Trying to decipher the Conservation Fund fiscal report that the state supplies is frustrating to say the least, impossible to say the most. After viewing the reports filed on behalf of the Pennsylvania Game Commission and its sister agency, The Fish Commission, many of us just can’t comprehend why NY’s is so complicated, or needs to be. Alas, we are usually told that it’s necessary because of all the “responsibilities” that the DEC must assume.
I know that many of us had our doubts in 1971 about the state creating such a huge agency as the DEC and axing what was a relatively clean and specific one as the old Conservation Department. Now I feel we’re just beginning to see the true intent behind the move – create such a complex bureaucracy that makes understanding its fiscal responsibility and accounting methods almost impossible while allowing more leeway in how funds and programs are implemented.

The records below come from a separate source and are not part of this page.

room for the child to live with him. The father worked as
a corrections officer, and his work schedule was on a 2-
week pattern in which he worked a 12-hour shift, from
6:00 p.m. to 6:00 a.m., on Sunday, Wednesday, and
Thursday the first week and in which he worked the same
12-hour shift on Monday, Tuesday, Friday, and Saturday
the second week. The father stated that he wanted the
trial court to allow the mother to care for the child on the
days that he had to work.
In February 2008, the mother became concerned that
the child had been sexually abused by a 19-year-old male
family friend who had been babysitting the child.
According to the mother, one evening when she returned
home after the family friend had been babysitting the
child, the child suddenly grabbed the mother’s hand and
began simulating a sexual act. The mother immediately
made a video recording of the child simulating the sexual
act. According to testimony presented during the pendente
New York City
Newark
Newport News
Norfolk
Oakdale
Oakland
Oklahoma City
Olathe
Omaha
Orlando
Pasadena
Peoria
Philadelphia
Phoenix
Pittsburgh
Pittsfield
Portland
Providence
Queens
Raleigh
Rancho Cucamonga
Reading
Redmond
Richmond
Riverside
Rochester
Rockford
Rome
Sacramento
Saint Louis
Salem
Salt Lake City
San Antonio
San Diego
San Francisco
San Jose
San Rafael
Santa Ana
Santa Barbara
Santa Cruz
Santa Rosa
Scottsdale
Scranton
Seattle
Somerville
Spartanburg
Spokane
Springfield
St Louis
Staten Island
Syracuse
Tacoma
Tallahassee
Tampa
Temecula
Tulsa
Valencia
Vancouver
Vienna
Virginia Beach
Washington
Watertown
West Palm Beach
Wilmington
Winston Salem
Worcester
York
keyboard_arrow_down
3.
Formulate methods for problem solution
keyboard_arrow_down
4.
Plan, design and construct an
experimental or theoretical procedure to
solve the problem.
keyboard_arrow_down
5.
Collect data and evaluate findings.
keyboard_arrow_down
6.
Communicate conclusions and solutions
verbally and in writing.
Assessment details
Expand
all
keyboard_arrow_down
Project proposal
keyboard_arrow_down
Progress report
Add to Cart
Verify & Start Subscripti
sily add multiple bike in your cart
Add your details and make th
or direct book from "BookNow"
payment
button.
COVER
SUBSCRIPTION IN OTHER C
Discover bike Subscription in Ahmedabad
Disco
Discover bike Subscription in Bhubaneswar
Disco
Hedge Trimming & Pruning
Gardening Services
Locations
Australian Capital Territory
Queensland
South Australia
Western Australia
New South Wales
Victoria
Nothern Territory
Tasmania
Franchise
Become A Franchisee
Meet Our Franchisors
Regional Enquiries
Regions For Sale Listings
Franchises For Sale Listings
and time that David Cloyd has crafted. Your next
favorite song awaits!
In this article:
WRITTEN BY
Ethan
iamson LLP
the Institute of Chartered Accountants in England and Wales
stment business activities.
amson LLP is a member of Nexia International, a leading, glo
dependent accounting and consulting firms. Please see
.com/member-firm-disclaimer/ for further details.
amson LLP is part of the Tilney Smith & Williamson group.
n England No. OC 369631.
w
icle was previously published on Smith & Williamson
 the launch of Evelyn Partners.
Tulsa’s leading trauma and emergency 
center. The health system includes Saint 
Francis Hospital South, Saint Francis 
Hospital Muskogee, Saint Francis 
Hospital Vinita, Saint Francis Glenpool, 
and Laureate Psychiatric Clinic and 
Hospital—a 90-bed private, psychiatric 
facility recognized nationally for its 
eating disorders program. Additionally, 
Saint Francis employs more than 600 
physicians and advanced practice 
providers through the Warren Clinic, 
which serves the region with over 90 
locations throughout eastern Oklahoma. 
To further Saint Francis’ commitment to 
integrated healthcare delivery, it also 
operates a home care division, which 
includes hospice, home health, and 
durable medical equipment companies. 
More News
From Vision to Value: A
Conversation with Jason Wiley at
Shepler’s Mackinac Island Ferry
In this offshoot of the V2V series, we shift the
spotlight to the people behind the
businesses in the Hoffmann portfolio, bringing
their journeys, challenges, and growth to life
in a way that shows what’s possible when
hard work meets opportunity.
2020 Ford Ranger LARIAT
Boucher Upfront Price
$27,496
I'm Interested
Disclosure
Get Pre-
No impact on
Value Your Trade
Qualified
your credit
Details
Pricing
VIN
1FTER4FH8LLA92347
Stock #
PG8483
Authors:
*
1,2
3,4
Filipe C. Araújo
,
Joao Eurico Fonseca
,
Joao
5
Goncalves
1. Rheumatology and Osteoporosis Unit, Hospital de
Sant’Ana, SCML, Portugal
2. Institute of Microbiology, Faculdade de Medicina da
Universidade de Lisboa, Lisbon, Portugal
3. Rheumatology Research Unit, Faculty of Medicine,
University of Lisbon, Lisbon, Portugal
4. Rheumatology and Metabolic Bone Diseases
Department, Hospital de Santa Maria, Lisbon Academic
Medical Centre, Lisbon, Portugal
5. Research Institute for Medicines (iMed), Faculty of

A perfect example was the information fed us regarding the closing of the pheasant program. The State claimed by doing so it would save $750K. closer investigation proved the program actually cost the State (via the CF) a net figure of $320K while generating total stakeholder spending of $M annually and was making the State a net profit of over $300K. Also, the cost of rearing 25K birds figured out to $30 per bird and was far greater than what private bird rearers charged. One pheasant rearer advised me that for the cost of what the state spent for 25K birds, he could raise 60K birds that would be more resistant to predation and winterkill than the ringnecks the DEC raised. So, even with transportation costs figured in, it would represent a huge gain to all stakeholders who enjoy the pheasant resources in New York.

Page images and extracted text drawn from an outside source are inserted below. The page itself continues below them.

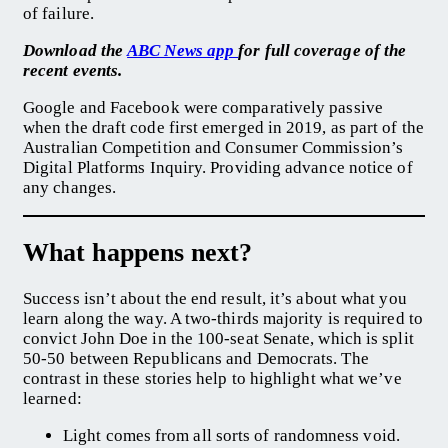
of failure.
Download the
ABC News app
for full coverage of the
recent events.
Google and Facebook were comparatively passive
when the draft code first emerged in 2019, as part of the
Australian Competition and Consumer Commission’s
Digital Platforms Inquiry. Providing advance notice of
any changes.
What happens next?
Success isn’t about the end result, it’s about what you
learn along the way. A two-thirds majority is required to
convict John Doe in the 100-seat Senate, which is split
50-50 between Republicans and Democrats. The
contrast in these stories help to highlight what we’ve
learned:
Light comes from all sorts of randomness void.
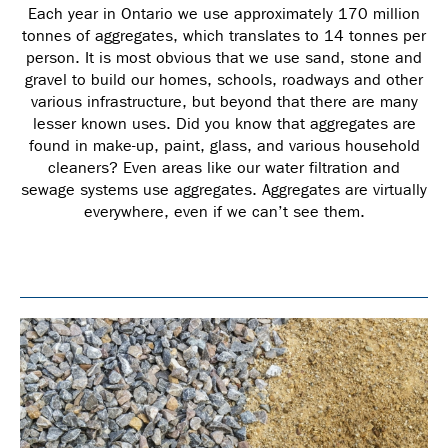
Each year in Ontario we use approximately 170 million
tonnes of aggregates, which translates to 14 tonnes per
person. It is most obvious that we use sand, stone and
gravel to build our homes, schools, roadways and other
various infrastructure, but beyond that there are many
lesser known uses. Did you know that aggregates are
found in make-up, paint, glass, and various household
cleaners? Even areas like our water filtration and
sewage systems use aggregates. Aggregates are virtually
everywhere, even if we can’t see them.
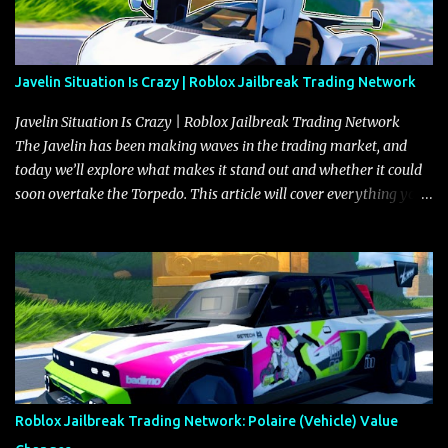
Javelin Situation Is Crazy | Roblox Jailbreak Trading Network
Javelin Situation Is Crazy | Roblox Jailbreak Trading Network
The Javelin has been making waves in the trading market, and
today we’ll explore what makes it stand out and whether it could
soon overtake the Torpedo. This article will cover everything you
need to know about the Javelin, how it compares to the Torpedo,
and what its future looks like in terms of value and demand. Both
the Javelin and the Torpedo are among the fastest vehicles in the
game. The Torpedo has a slightly higher top speed, about five
miles per hour faster than the Javelin, which gives it a slight edge
in a straight-line race. However, the Javelin makes up for it with
better acceleration, making it more effective for maneuvering
through city streets, engaging in police chases, and performing
robberies. The Javelin’s superior handling allows for quicker turns
Roblox Jailbreak Trading Network: Polaire (Vehicle) Value
and improved responsiveness, making it a favorite for those who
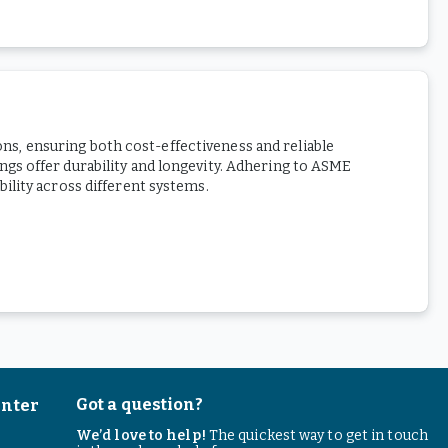
ions, ensuring both cost-effectiveness and reliable
gs offer durability and longevity. Adhering to ASME
ility across different systems.
Got a question?
enter
We’d love to help!
The quickest way to get in touch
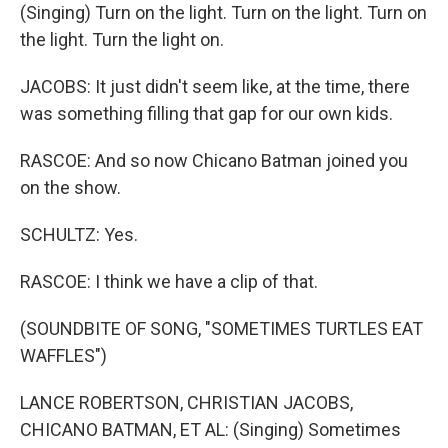
(Singing) Turn on the light. Turn on the light. Turn on
the light. Turn the light on.
JACOBS: It just didn't seem like, at the time, there
was something filling that gap for our own kids.
RASCOE: And so now Chicano Batman joined you
on the show.
SCHULTZ: Yes.
RASCOE: I think we have a clip of that.
(SOUNDBITE OF SONG, "SOMETIMES TURTLES EAT
WAFFLES")
LANCE ROBERTSON, CHRISTIAN JACOBS,
CHICANO BATMAN, ET AL: (Singing) Sometimes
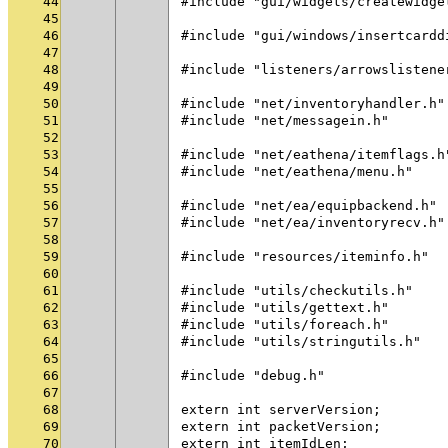
44
#include "gui/widgets/createwidge
45
46
#include "gui/windows/insertcardd
47
48
#include "listeners/arrowslistene
49
50
#include "net/inventoryhandler.h"
51
#include "net/messagein.h"
52
53
#include "net/eathena/itemflags.h
54
#include "net/eathena/menu.h"
55
56
#include "net/ea/equipbackend.h"
57
#include "net/ea/inventoryrecv.h"
58
59
#include "resources/iteminfo.h"
60
61
#include "utils/checkutils.h"
62
#include "utils/gettext.h"
63
#include "utils/foreach.h"
64
#include "utils/stringutils.h"
65
66
#include "debug.h"
67
68
extern int serverVersion;
69
extern int packetVersion;
70
extern int itemIdLen;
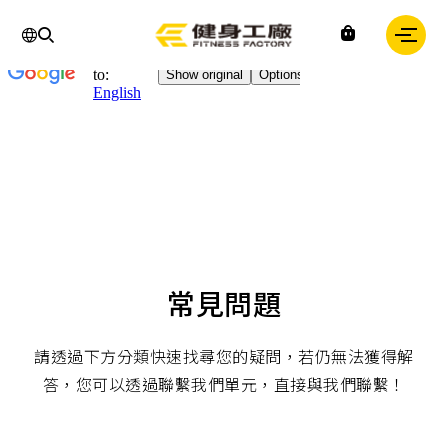
Chinese
IN
Fitness
factory
｜
健
身
工
廠
常見問題
請透過下方分類快速找尋您的疑問，若仍無法獲得解
答，您可以透過聯繫我們單元，直接與我們聯繫！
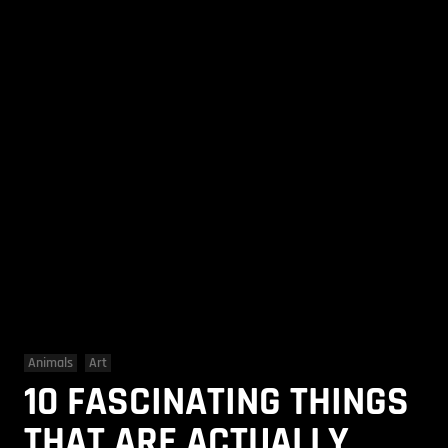
Animals
Art
10 FASCINATING THINGS
THAT ARE ACTUALLY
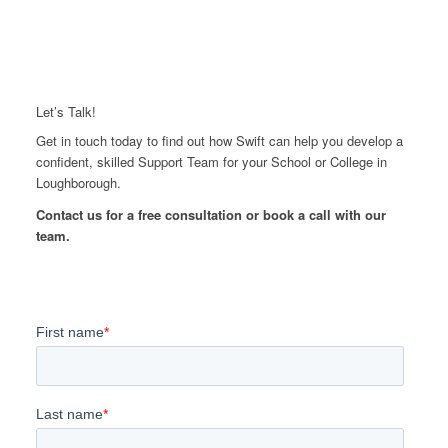
Let’s Talk!
Get in touch today to find out how Swift can help you develop a
confident, skilled Support Team for your School or College in
Loughborough.
Contact us for a free consultation or book a call with our
team.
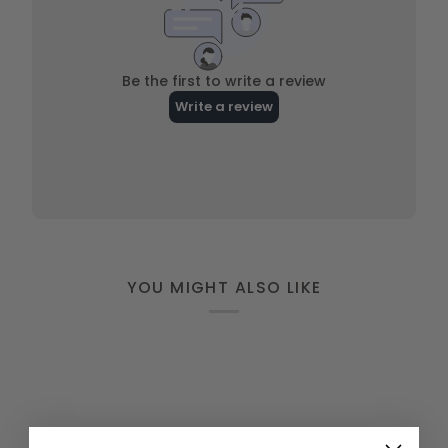
YOU MIGHT ALSO LIKE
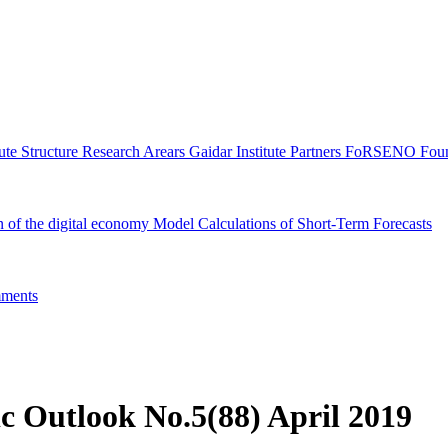
tute Structure
Research Arears
Gaidar Institute Partners
FoRSENO Foun
n of the digital economy
Model Calculations of Short-Term Forecasts
ments
c Outlook No.5(88) April 2019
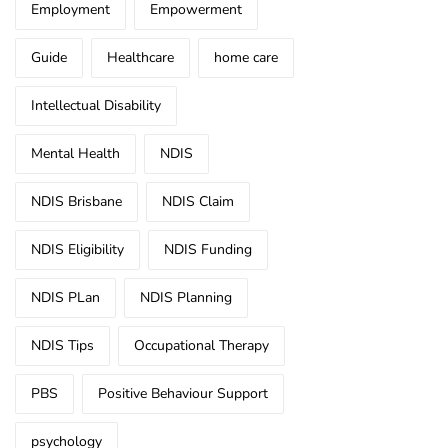
Employment
Empowerment
Guide
Healthcare
home care
Intellectual Disability
Mental Health
NDIS
NDIS Brisbane
NDIS Claim
NDIS Eligibility
NDIS Funding
NDIS PLan
NDIS Planning
NDIS Tips
Occupational Therapy
PBS
Positive Behaviour Support
psychology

Both the NYS Conservation Council and the Conservation Fund Advisory Board have met with DEC officials in an attempt to clarify the many program issues, both fiscal and physical, being bandied about in Albany, including the proposed fee increases. Ironically one, the Council, favors the fee increases, while the Board wants a more detailed explanation of the CF’s very complex and often confusing 2007-08 fiscal report before it would approve any fee increases. Do you think that will happen? This writer doesn’t. By its very nature, the DEC is so huge and mismanaged now, primarily by appointees, that complexity is its primary shield.

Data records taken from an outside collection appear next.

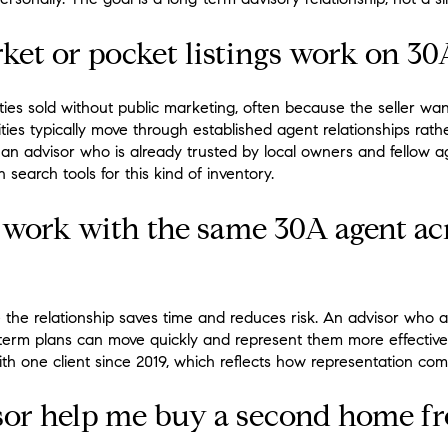
et or pocket listings work on 30
ties sold without public marketing, often because the seller wan
ies typically move through established agent relationships rather
an advisor who is already trusted by local owners and fellow a
 search tools for this kind of inventory.
work with the same 30A agent acr
 the relationship saves time and reduces risk. An advisor who a
ng-term plans can move quickly and represent them more effectiv
ith one client since 2019, which reflects how representation com
or help me buy a second home fr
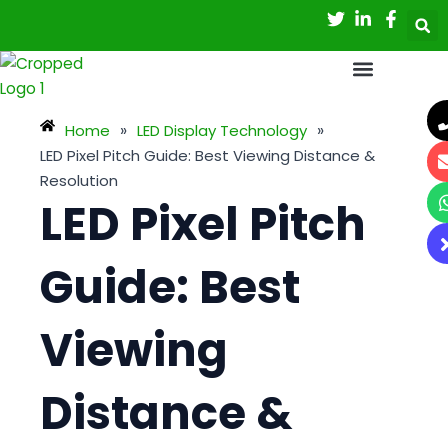
Skip
Post
to
navigation
content
Home
»
LED Display Technology
»
LED Pixel Pitch Guide: Best Viewing Distance &
Resolution
LED Pixel Pitch
Guide: Best
Viewing
Distance &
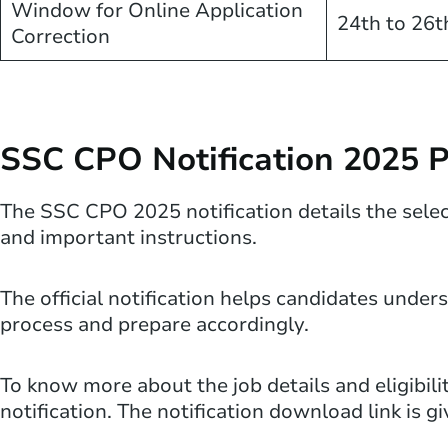
Window for Online Application
24th to 26t
Correction
SSC CPO Notification 2025 
The SSC CPO 2025 notification details the selecti
and important instructions.
The official notification helps candidates unde
process and prepare accordingly.
To know more about the job details and eligibili
notification. The notification download link is g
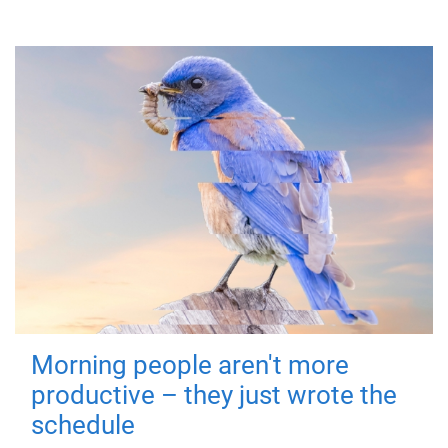
Morning people aren't more
productive – they just wrote the
schedule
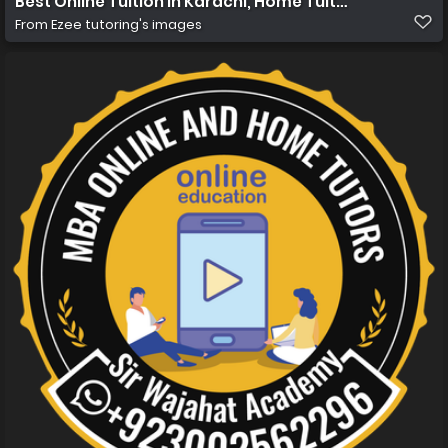
Best Online Tuition in Karachi, Home Tuition in Karachi
From
Ezee tutoring's images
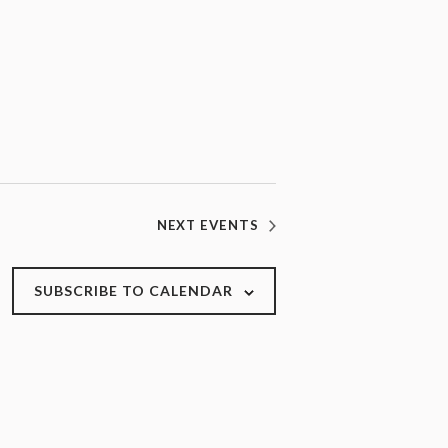
NEXT
EVENTS
SUBSCRIBE TO CALENDAR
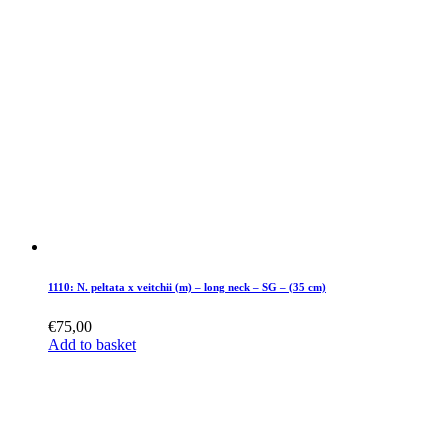
1110: N. peltata x veitchii (m) – long neck – SG – (35 cm)
€
75,00
Add to basket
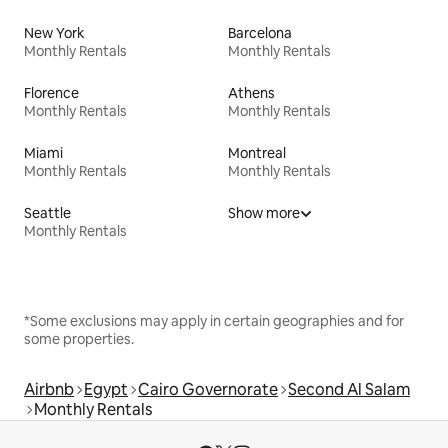
New York
Barcelona
Monthly Rentals
Monthly Rentals
Florence
Athens
Monthly Rentals
Monthly Rentals
Miami
Montreal
Monthly Rentals
Monthly Rentals
Seattle
Show more
Monthly Rentals
*Some exclusions may apply in certain geographies and for
some properties.
Airbnb
Egypt
Cairo Governorate
Second Al Salam
Monthly Rentals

An audit of the DEC fishing and wildlife federal grant funding done by the Department of the Interior in the 2006-07 fiscal year reported, and I quote: “We found that the Division complied in general, with grant accounting and regulatory requirements. However, we questioned costs totaling $32,506 for excess reimbursements. We also identified unreported program income and significant weaknesses in internal controls over grant reporting and equipment management. Additionally, we found that Division land records had not been reconciled with FWS land records. Finally, we identified certain indirect costs that were incorrectly claimed.”
The part of “significant weaknesses in internal controls” kind of jumped out at me. Ironically, the first analogy that came to mind was all the mega corporations who’d grown so huge that their executives and creative bookkeepers could so easily manipulate fiscal accounting to their own best interests and agendas. And look where that kind of smoke-and-mirrors activity has landed us.